Le difficoltà dei nostri tempi mi pare siano ben rappresentate da alcune sue canzoni. Brani come “Sottosopra” o “Cordiali Saluti” assumono un valore specifico in un periodo di crisi come quello che la nostra società sta vivendo. Secondo Lei qual è il ruolo della musica in tutto questo?
La musica già assolve un suo compito diciamo “tenendo compagnia”. Non credo che le canzoni abbiano qualche potere nella risoluzione dei problemi. Credo che per cambiare le cose sia necessario scendere in piazza ed essere anche in tanti, perché sennò non cambi niente. In tempi come questi non mi andrebbe di scrivere soltanto di sentimenti o cose “private”. Mi viene da sottolineare quello che drammaticamente vedo, non posso farne a meno. A volte, una canzone può diventare socialmente o politicamente rilevante, accade quando l’importante non è più chi l’ha scritta, ma chi, quando e come la canta.
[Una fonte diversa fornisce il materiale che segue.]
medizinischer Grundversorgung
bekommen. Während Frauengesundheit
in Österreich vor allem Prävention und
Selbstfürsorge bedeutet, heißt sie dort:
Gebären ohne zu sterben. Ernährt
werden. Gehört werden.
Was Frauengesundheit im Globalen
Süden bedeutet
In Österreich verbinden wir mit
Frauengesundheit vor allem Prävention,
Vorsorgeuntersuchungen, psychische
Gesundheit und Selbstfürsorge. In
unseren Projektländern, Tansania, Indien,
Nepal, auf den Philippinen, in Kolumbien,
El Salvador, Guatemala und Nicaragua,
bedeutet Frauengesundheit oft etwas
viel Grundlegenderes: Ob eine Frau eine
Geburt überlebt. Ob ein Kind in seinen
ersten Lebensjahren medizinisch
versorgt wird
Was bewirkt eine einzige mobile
Lo spettacolo con Battiston è stato un po’ un punto di partenza per Vitamia, che rapporto c’é tra questo spettacolo e il concerto che sentiremo mercoledì?
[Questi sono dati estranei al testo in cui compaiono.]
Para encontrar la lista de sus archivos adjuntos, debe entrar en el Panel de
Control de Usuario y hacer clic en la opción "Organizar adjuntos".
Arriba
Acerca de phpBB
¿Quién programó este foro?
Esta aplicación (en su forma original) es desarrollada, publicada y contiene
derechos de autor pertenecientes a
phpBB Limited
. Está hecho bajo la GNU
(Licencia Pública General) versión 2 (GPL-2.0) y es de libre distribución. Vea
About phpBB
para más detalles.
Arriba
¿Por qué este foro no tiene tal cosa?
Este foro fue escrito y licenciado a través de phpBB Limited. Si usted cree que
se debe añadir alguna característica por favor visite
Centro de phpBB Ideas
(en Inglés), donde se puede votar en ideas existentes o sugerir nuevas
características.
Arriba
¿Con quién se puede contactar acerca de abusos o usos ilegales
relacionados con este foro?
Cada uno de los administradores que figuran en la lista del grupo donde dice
Nel concerto ci saranno canzoni che sono anche nello spettacolo. Il rapporto è semplicemente questo. Del resto il concerto è un concerto, “18.000 giorni – il pitone” è invece uno spettacolo teatrale in cui si racconta la giornata di un signore di cinquant’anni che viene licenziato. E’ la storia di un uomo che con il lavoro non perde soltanto la fonte del suo sostentamento, ma anche la sua collocazione sociale: in pratica viene improvvisamente rifiutato dal mondo, che gli si sbriciola attorno con tutta la sua violenza e le sue contraddizioni. E’ un delitto che questa società sta commettendo da tanto tempo e continua a commettere. Ci sono pochissimi che stanno guadagnando sulle gravi disgrazie di moltissimi. Leggevo su Repubblica, ad esempio, che dieci persone hanno la stessa ricchezza di tre milioni di italiani. E quest’uomo è uno di quelli che ha perso tutto.

La sua carriera è costellata da collaborazioni importanti, con musicisti e non solo. Ce n’è una che ricorda particolarmente?
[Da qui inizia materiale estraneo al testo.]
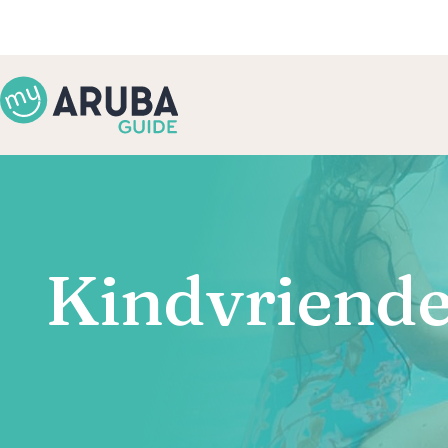
Kindvriendel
Sono legato a molte persone con cui ho avuto la fortuna di collaborare, di incrociare le rispettive sensibilità, ma dovendone dire una sola direi Enrico Rava. Lui è stato il primo, quando avevo appena cominciato a far concerti in Francia, con cui mi è capitato di suonare. Per me Enrico era, ed è ancora, una specie di icona del jazz in Italia, la nostra collaborazione mi ha fatto capire che in genere i grandi musicisti, attori, scrittori sono grandi perché lo sono anche umanamente, non aspettano semplicemente le cose ma vanno incontro ad esse.